[Records for this exercise — start]

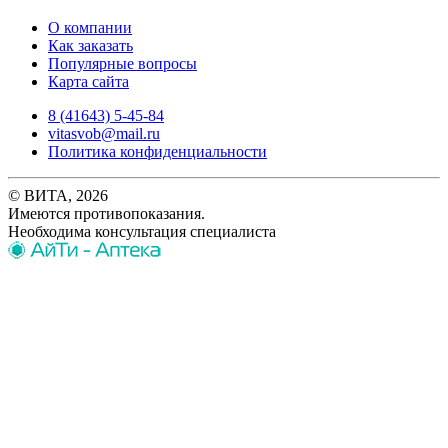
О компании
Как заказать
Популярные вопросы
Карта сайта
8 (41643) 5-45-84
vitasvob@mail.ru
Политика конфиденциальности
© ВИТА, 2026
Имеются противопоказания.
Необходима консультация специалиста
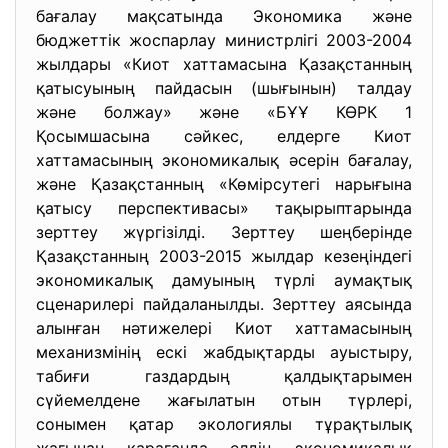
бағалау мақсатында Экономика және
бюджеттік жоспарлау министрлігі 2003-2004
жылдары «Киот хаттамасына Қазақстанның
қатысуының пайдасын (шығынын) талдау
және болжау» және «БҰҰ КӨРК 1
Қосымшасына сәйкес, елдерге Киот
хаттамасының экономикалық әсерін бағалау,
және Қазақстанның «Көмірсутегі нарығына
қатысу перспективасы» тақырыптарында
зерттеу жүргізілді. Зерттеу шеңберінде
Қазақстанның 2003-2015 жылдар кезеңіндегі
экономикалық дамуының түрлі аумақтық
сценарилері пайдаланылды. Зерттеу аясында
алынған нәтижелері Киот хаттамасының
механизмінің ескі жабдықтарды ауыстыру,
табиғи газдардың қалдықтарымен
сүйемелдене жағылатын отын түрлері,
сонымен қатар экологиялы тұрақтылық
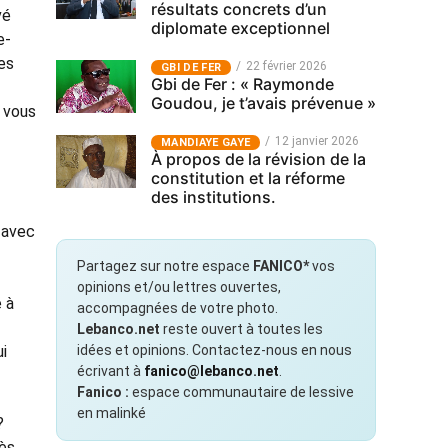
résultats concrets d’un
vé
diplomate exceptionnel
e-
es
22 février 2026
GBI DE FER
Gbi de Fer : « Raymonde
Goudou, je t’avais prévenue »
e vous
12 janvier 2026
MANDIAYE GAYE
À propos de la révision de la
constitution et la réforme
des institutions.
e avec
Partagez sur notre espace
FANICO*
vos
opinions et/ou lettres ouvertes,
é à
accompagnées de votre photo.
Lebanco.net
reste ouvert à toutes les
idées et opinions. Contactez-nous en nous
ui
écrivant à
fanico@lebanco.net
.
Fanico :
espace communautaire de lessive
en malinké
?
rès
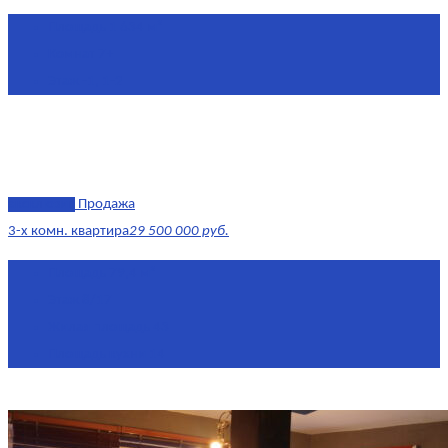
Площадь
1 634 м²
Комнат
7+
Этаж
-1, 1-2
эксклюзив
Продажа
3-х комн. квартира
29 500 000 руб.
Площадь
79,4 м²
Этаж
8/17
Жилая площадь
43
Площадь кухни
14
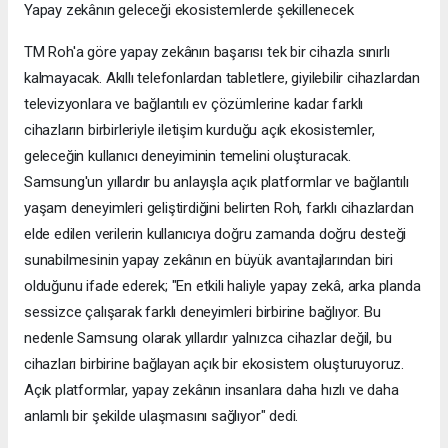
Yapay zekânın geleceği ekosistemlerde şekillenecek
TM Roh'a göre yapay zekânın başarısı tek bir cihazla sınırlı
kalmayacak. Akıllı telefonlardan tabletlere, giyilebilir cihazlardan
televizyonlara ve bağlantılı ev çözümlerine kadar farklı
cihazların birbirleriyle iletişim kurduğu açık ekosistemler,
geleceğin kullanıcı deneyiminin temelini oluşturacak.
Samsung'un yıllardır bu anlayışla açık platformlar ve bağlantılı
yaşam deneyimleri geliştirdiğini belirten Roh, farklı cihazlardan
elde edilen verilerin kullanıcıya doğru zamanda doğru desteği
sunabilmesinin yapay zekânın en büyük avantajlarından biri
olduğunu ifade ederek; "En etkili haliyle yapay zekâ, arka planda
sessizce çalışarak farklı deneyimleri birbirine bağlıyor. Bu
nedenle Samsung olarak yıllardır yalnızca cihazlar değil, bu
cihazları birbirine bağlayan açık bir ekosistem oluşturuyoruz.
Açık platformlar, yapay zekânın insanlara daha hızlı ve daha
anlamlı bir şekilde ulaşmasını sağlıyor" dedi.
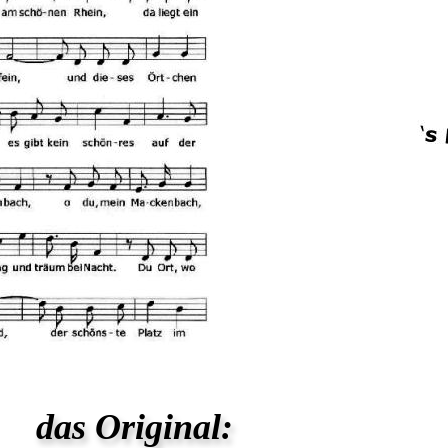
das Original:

[Records for this exercise — finish]

_Exercise instructions_
Print the data above verbatim from the first line through the line holding "opinions et/ou lettres", leaving every picture out.

_Your solution_
О компании
Как заказать
Популярные вопросы
Карта сайта
8 (41643) 5-45-84
vitasvob@mail.ru
Политика конфиденциальности
© ВИТА, 2026
Имеются противопоказания.
Необходима консультация специалиста
бағалау мақсатында Экономика және
бюджеттік жоспарлау министрлігі 2003-2004
жылдары «Киот хаттамасына Қазақстанның
қатысуының пайдасын (шығынын) талдау
және болжау» және «БҰҰ КӨРК 1
Қосымшасына сәйкес, елдерге Киот
хаттамасының экономикалық әсерін бағалау,
және Қазақстанның «Көмірсутегі нарығына
қатысу перспективасы» тақырыптарында
зерттеу жүргізілді. Зерттеу шеңберінде
Қазақстанның 2003-2015 жылдар кезеңіндегі
экономикалық дамуының түрлі аумақтық
сценарилері пайдаланылды. Зерттеу аясында
алынған нәтижелері Киот хаттамасының
механизмінің ескі жабдықтарды ауыстыру,
табиғи газдардың қалдықтарымен
сүйемелдене жағылатын отын түрлері,
сонымен қатар экологиялы тұрақтылық
résultats concrets d’un
vé
diplomate exceptionnel
e-
es
22 février 2026
GBI DE FER
Gbi de Fer : « Raymonde
Goudou, je t’avais prévenue »
e vous
12 janvier 2026
MANDIAYE GAYE
À propos de la révision de la
constitution et la réforme
des institutions.
e avec
Partagez sur notre espace
FANICO*
vos
opinions et/ou lettres ouvertes,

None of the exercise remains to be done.